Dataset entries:
*** Begin section ***

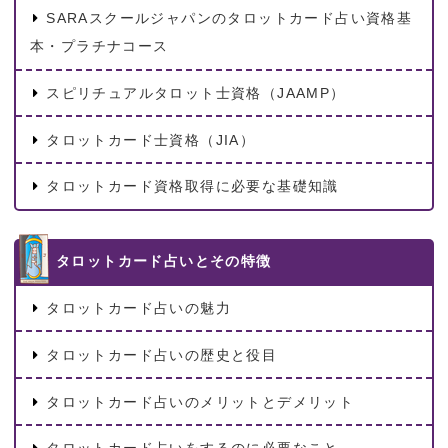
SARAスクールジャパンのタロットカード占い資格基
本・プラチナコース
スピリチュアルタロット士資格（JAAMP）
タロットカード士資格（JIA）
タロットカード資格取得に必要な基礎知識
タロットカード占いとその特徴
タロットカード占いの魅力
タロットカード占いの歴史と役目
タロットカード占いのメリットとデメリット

*** End section ***

WORK ITEM:
A faithful, word-for-word copy of the records above, pictures left out, is the answer.

ANSWER AREA:
SARAスクールジャパンのタロットカード占い資格基
本・プラチナコース
スピリチュアルタロット士資格（JAAMP）
タロットカード士資格（JIA）
タロットカード資格取得に必要な基礎知識
タロットカード占いとその特徴
タロットカード占いの魅力
タロットカード占いの歴史と役目
タロットカード占いのメリットとデメリット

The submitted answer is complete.